_TASK INSTRUCTIONS_:
The entries below are to be returned as written, with all pictures dropped.

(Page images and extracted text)
════

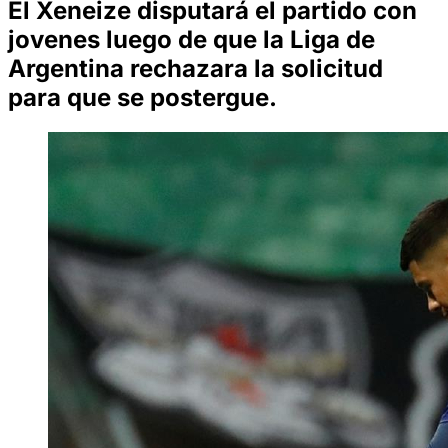
El Xeneize disputará el partido con
jovenes luego de que la Liga de
Argentina rechazara la solicitud
para que se postergue.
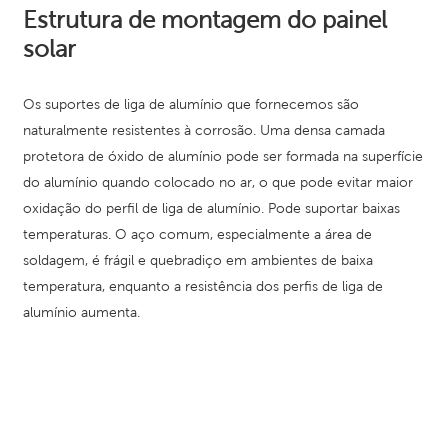
Estrutura de montagem do painel
solar
Os suportes de liga de alumínio que fornecemos são
naturalmente resistentes à corrosão. Uma densa camada
protetora de óxido de alumínio pode ser formada na superfície
do alumínio quando colocado no ar, o que pode evitar maior
oxidação do perfil de liga de alumínio. Pode suportar baixas
temperaturas. O aço comum, especialmente a área de
soldagem, é frágil e quebradiço em ambientes de baixa
temperatura, enquanto a resistência dos perfis de liga de
alumínio aumenta.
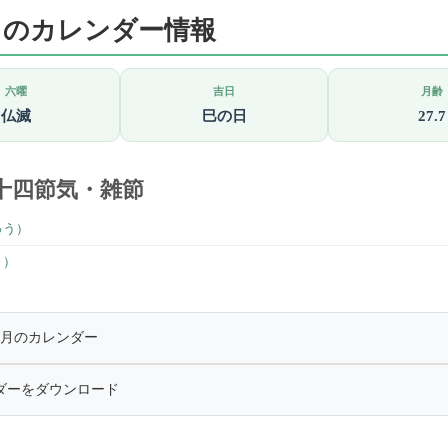
1日のカレンダー情報
六曜
吉日
月齢
仏滅
巳の日
27.7
十四節気・雑節
ゅう）
ょ）
年8月のカレンダー
ダーをダウンロード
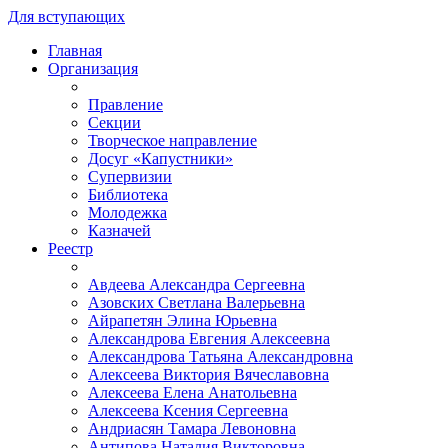
Для вступающих
Главная
Организация
Правление
Секции
Творческое направление
Досуг «Капустники»
Супервизии
Библиотека
Молодежка
Казначей
Реестр
Авдеева Александра Сергеевна
Азовских Светлана Валерьевна
Айрапетян Элина Юрьевна
Александрова Евгения Алексеевна
Александрова Татьяна Александровна
Алексеева Виктория Вячеславовна
Алексеева Елена Анатольевна
Алексеева Ксения Сергеевна
Андриасян Тамара Левоновна
Антипова Наталия Викторовна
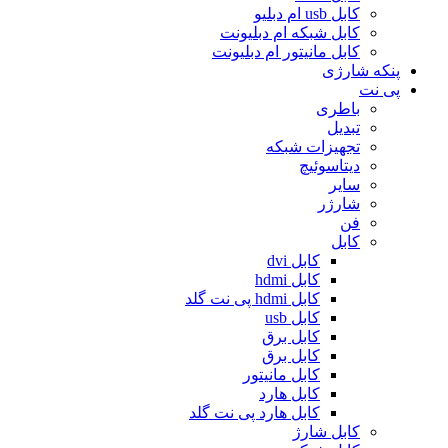
کابل usb ام دبلیو
کابل شبکه ام دبلیونت
کابل مانیتور ام دبلیونت
پنکه شارژی
پی نت
باطری
تبدیل
تجهیزات شبکه
دیتاسوئیچ
سایر
شارژر
فن
کابل
کابل dvi
کابل hdmi
کابل hdmi پی نت گلد
کابل usb
کابل برق
کابل برق
کابل مانیتور
کابل هارد
کابل هارد پی نت گلد
کابل شارژ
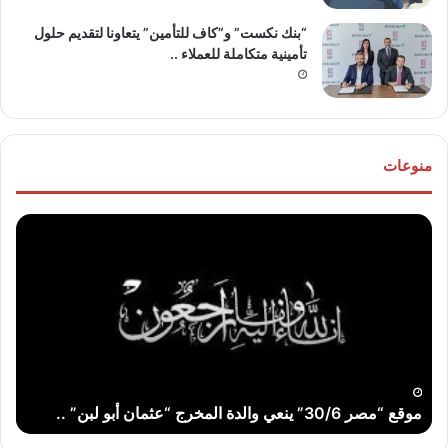
“بنك نكست” و”كاف للتأمين” يتعاونا لتقديم حلول
تأمينية متكاملة للعملاء ..
منوعات
موقع
تهنئ
“مصر
للع
30/6”
“خال
ينعي
مص
والدة
و”ها
المخرج
عو
“عثمان
الله
أبو
..
لبن”
موقع “مصر 30/6” ينعي والدة المخرج “عثمان أبو لبن” ..
ت
..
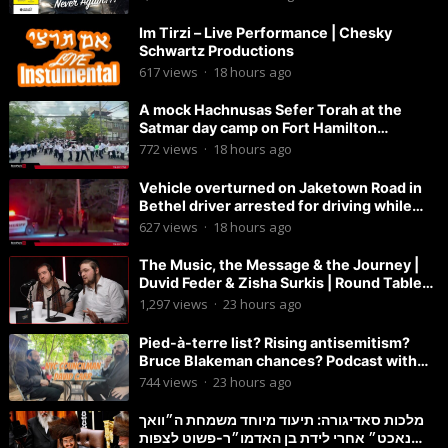
Im Tirzi – Live Performance | Chesky
Schwartz Productions
617
views
·
18 hours ago
A mock Hachnusas Sefer Torah at the
Satmar day camp on Fort Hamilton
Parkway.
772
views
·
18 hours ago
Vehicle overturned on Jaketown Road in
Bethel driver arrested for driving while
intoxicated.
627
views
·
18 hours ago
The Music, the Message & the Journey |
Duvid Feder & Zisha Surkis | Round Table
#11
1,297
views
·
23 hours ago
Pied-à-terre list? Rising antisemitism?
Bruce Blakeman chances? Podcast with
Councilman David Carr!
744
views
·
23 hours ago
מלכות סאדיגורה: תיעוד מיוחד משמחת ה״וואך
נאכט״ אחרי לידת בן האדמו״ר-פשוט לצפות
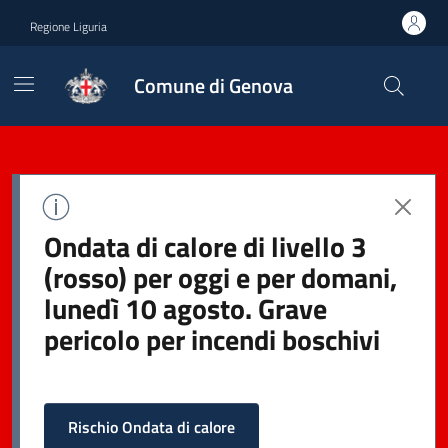
Regione Liguria
Comune di Genova
Ondata di calore di livello 3
(rosso) per oggi e per domani,
lunedì 10 agosto. Grave
pericolo per incendi boschivi
Rischio Ondata di calore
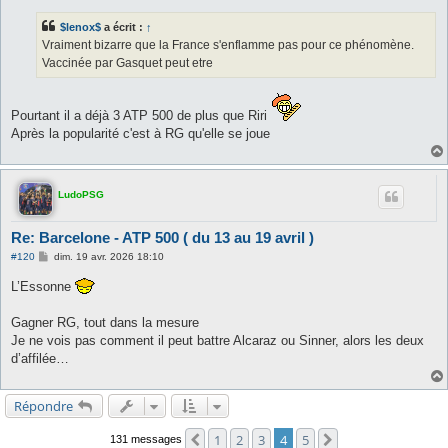
s
s
$lenox$
a écrit :
↑
a
g
Vraiment bizarre que la France s'enflamme pas pour ce phénomène.
e
Vaccinée par Gasquet peut etre
Pourtant il a déjà 3 ATP 500 de plus que Riri
Après la popularité c'est à RG qu'elle se joue
LudoPSG
Re: Barcelone - ATP 500 ( du 13 au 19 avril )
M
#120
dim. 19 avr. 2026 18:10
e
s
L’Essonne
s
a
g
Gagner RG, tout dans la mesure
e
Je ne vois pas comment il peut battre Alcaraz ou Sinner, alors les deux
d’affilée…
Répondre
1
2
3
4
5
Précédente
Suivante
131 messages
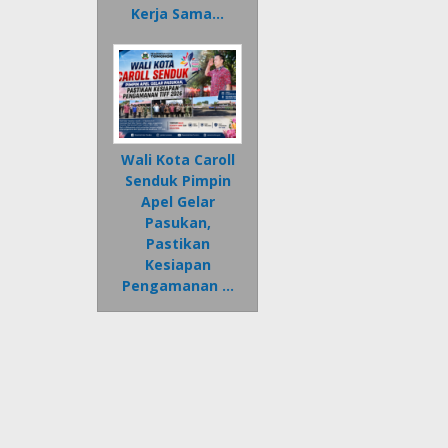
Kerja Sama…
Wali Kota Caroll
Senduk Pimpin
Apel Gelar
Pasukan,
Pastikan
Kesiapan
Pengamanan …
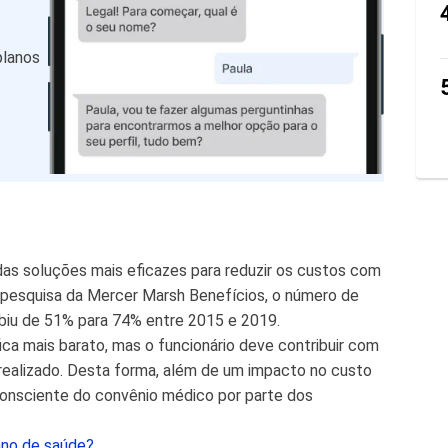
planos
as soluções mais eficazes para reduzir os custos com
pesquisa da Mercer Marsh Benefícios, o número de
biu de 51% para 74% entre 2015 e 2019.
fica mais barato, mas o funcionário deve contribuir com
ealizado. Desta forma, além de um impacto no custo
 consciente do convênio médico por parte dos
ano de saúde?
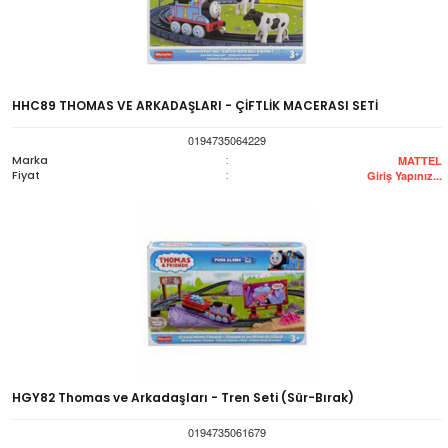
HHC89 THOMAS VE ARKADAŞLARI - ÇİFTLİK MACERASI SETİ
0194735064229
Marka
:
MATTEL
Fiyat
:
Giriş Yapınız...
HGY82 Thomas ve Arkadaşları - Tren Seti (Sür-Bırak)
0194735061679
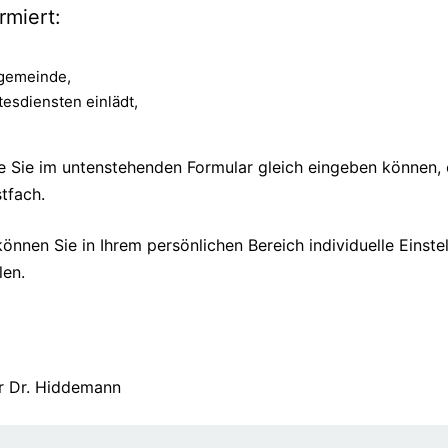
rmiert:
hgemeinde,
esdiensten einlädt,
e Sie im untenstehenden Formular gleich eingeben können, e
tfach.
können Sie in Ihrem persönlichen Bereich individuelle Eins
len.
er Dr. Hiddemann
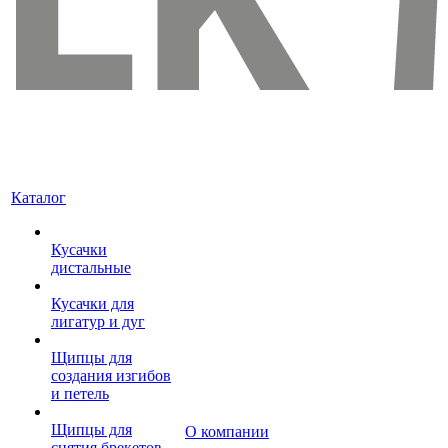
Каталог
Кусачки
дистальные
Кусачки для
лигатур и дуг
Щипцы для
создания изгибов
и петель
Щипцы для
О компании
снятия брекетов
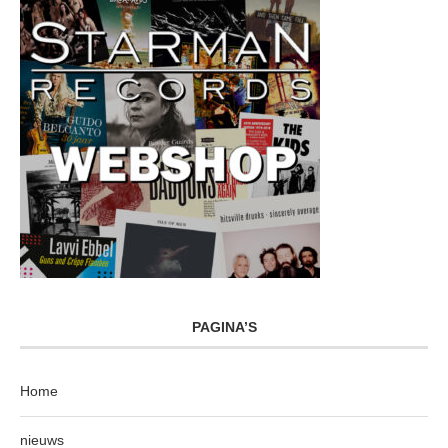
PAGINA’S
Home
nieuws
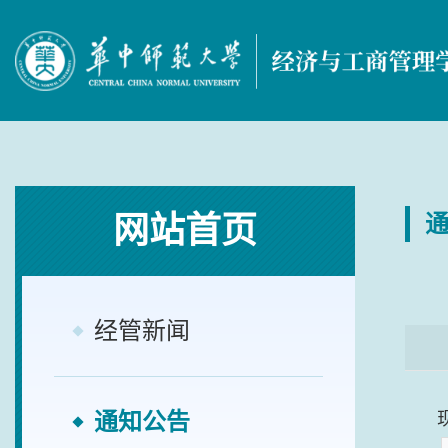
网站首页
经管新闻
通知公告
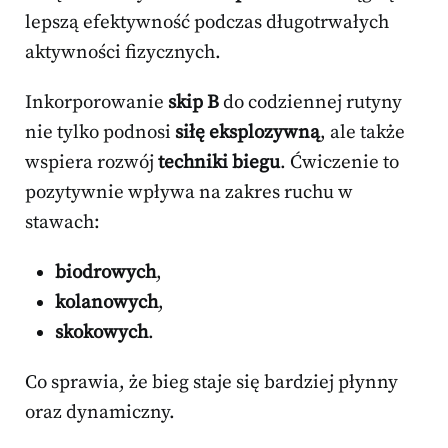
lepszą efektywność podczas długotrwałych
aktywności fizycznych.
Inkorporowanie
skip B
do codziennej rutyny
nie tylko podnosi
siłę eksplozywną
, ale także
wspiera rozwój
techniki biegu
. Ćwiczenie to
pozytywnie wpływa na zakres ruchu w
stawach:
biodrowych
,
kolanowych
,
skokowych
.
Co sprawia, że bieg staje się bardziej płynny
oraz dynamiczny.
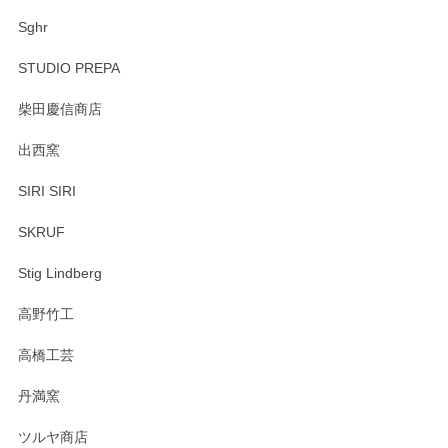
Sghr
STUDIO PREPA
柴田慶信商店
出西窯
SIRI SIRI
SKRUF
Stig Lindberg
高野竹工
高橋工芸
丹満窯
ツルヤ商店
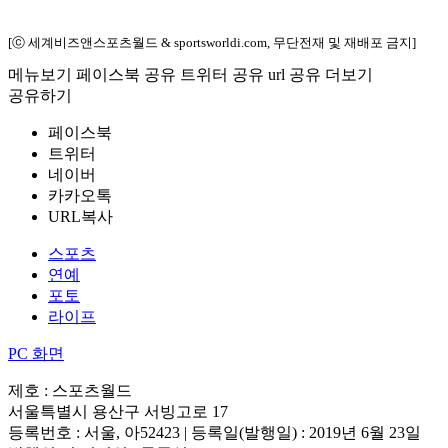
[ⓒ 세계비즈앤스포츠월드 & sportsworldi.com, 무단전재 및 재배포 금지]
메뉴보기
페이스북 공유
트위터 공유
url 공유
더보기
공유하기
페이스북
트위터
네이버
카카오톡
URL복사
스포츠
연예
포토
라이프
PC 화면
제호 : 스포츠월드
서울특별시 용산구 서빙고로 17
등록번호 : 서울, 아52423 | 등록일(발행일) : 2019년 6월 23일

════

_SOLUTION TO THE EXERCISE_:
El Xeneize disputará el partido con
jovenes luego de que la Liga de
Argentina rechazara la solicitud
para que se postergue.
Estrutura de montagem do painel
solar
Os suportes de liga de alumínio que fornecemos são
naturalmente resistentes à corrosão. Uma densa camada
protetora de óxido de alumínio pode ser formada na superfície
do alumínio quando colocado no ar, o que pode evitar maior
oxidação do perfil de liga de alumínio. Pode suportar baixas
temperaturas. O aço comum, especialmente a área de
soldagem, é frágil e quebradiço em ambientes de baixa
temperatura, enquanto a resistência dos perfis de liga de
alumínio aumenta.
1日のカレンダー情報
六曜
吉日
月齢
仏滅
巳の日
27.7
十四節気・雑節
ゅう）
ょ）
年8月のカレンダー
ダーをダウンロード
Для вступающих
Главная
Организация
Правление
Секции
Творческое направление
Досуг «Капустники»
Супервизии
Библиотека
Молодежка
Казначей
Реестр
Авдеева Александра Сергеевна
Азовских Светлана Валерьевна
Айрапетян Элина Юрьевна
Александрова Евгения Алексеевна
Александрова Татьяна Александровна
Алексеева Виктория Вячеславовна
Алексеева Елена Анатольевна
Алексеева Ксения Сергеевна
Андриасян Тамара Левоновна
Антипова Наталия Викторовна
کابل usb ام دبلیو
کابل شبکه ام دبلیونت
کابل مانیتور ام دبلیونت
پنکه شارژی
پی نت
باطری
تبدیل
تجهیزات شبکه
دیتاسوئیچ
سایر
شارژر
فن
کابل
کابل dvi
کابل hdmi
کابل hdmi پی نت گلد
کابل usb
کابل برق
کابل برق
کابل مانیتور
کابل هارد
کابل هارد پی نت گلد
کابل شارژ
“بنك نكست” و”كاف للتأمين” يتعاونا لتقديم حلول
تأمينية متكاملة للعملاء ..
منوعات
موقع
تهنئ
“مصر
للع
30/6”
“خال
ينعي
مص
والدة
و”ها
المخرج
عو
“عثمان
الله
أبو
..
لبن”
موقع “مصر 30/6” ينعي والدة المخرج “عثمان أبو لبن” ..
ت
..
Im Tirzi – Live Performance | Chesky
Schwartz Productions
617
views
·
18 hours ago
A mock Hachnusas Sefer Torah at the
Satmar day camp on Fort Hamilton
Parkway.
772
views
·
18 hours ago
Vehicle overturned on Jaketown Road in
Bethel driver arrested for driving while
intoxicated.
627
views
·
18 hours ago
The Music, the Message & the Journey |
Duvid Feder & Zisha Surkis | Round Table
#11
1,297
views
·
23 hours ago
Pied-à-terre list? Rising antisemitism?
Bruce Blakeman chances? Podcast with
Councilman David Carr!
744
views
·
23 hours ago
מלכות סאדיגורה: תיעוד מיוחד משמחת ה״וואך
נאכט״ אחרי לידת בן האדמו״ר-פשוט לצפות
Regione Liguria
Comune di Genova
Ondata di calore di livello 3
(rosso) per oggi e per domani,
lunedì 10 agosto. Grave
pericolo per incendi boschivi
Rischio Ondata di calore
s
s
$lenox$
a écrit :
↑
a
g
Vraiment bizarre que la France s'enflamme pas pour ce phénomène.
e
Vaccinée par Gasquet peut etre
Pourtant il a déjà 3 ATP 500 de plus que Riri
Après la popularité c'est à RG qu'elle se joue
LudoPSG
Re: Barcelone - ATP 500 ( du 13 au 19 avril )
M
#120
dim. 19 avr. 2026 18:10
e
s
L’Essonne
s
a
g
Gagner RG, tout dans la mesure
e
Je ne vois pas comment il peut battre Alcaraz ou Sinner, alors les deux
d’affilée…
Répondre
1
2
3
4
5
Précédente
Suivante
131 messages
Kerja Sama…
Wali Kota Caroll
Senduk Pimpin
Apel Gelar
Pasukan,
Pastikan
Kesiapan
Pengamanan …
planos
as soluções mais eficazes para reduzir os custos com
pesquisa da Mercer Marsh Benefícios, o número de
biu de 51% para 74% entre 2015 e 2019.
fica mais barato, mas o funcionário deve contribuir com
ealizado. Desta forma, além de um impacto no custo
 consciente do convênio médico por parte dos
ano de saúde?
HHC89 THOMAS VE ARKADAŞLARI - ÇİFTLİK MACERASI SETİ
0194735064229
Marka
:
MATTEL
Fiyat
:
Giriş Yapınız...
HGY82 Thomas ve Arkadaşları - Tren Seti (Sür-Bırak)
0194735061679
rmiert:
hgemeinde,
esdiensten einlädt,
e Sie im untenstehenden Formular gleich eingeben können, e
tfach.
können Sie in Ihrem persönlichen Bereich individuelle Eins
len.
er Dr. Hiddemann
Каталог
Кусачки
дистальные
Кусачки для
лигатур и дуг
Щипцы для
создания изгибов
и петель
Щипцы для
О компании
снятия брекетов
PAGINA’S
Home
nieuws
网站首页
经管新闻
通知公告
lepszą efektywność podczas długotrwałych
aktywności fizycznych.
Inkorporowanie
skip B
do codziennej rutyny
nie tylko podnosi
siłę eksplozywną
, ale także
wspiera rozwój
techniki biegu
. Ćwiczenie to
pozytywnie wpływa na zakres ruchu w
stawach:
biodrowych
,
kolanowych
,
skokowych
.
Co sprawia, że bieg staje się bardziej płynny
oraz dynamiczny.
Sghr
STUDIO PREPA
柴田慶信商店
出西窯
SIRI SIRI
SKRUF
Stig Lindberg
高野竹工
高橋工芸
丹満窯
ツルヤ商店
[ⓒ 세계비즈앤스포츠월드 & sportsworldi.com, 무단전재 및 재배포 금지]
메뉴보기
페이스북 공유
트위터 공유
url 공유
더보기
공유하기
페이스북
트위터
네이버
카카오톡
URL복사
스포츠
연예
포토
라이프
PC 화면
제호 : 스포츠월드
서울특별시 용산구 서빙고로 17
등록번호 : 서울, 아52423 | 등록일(발행일) : 2019년 6월 23일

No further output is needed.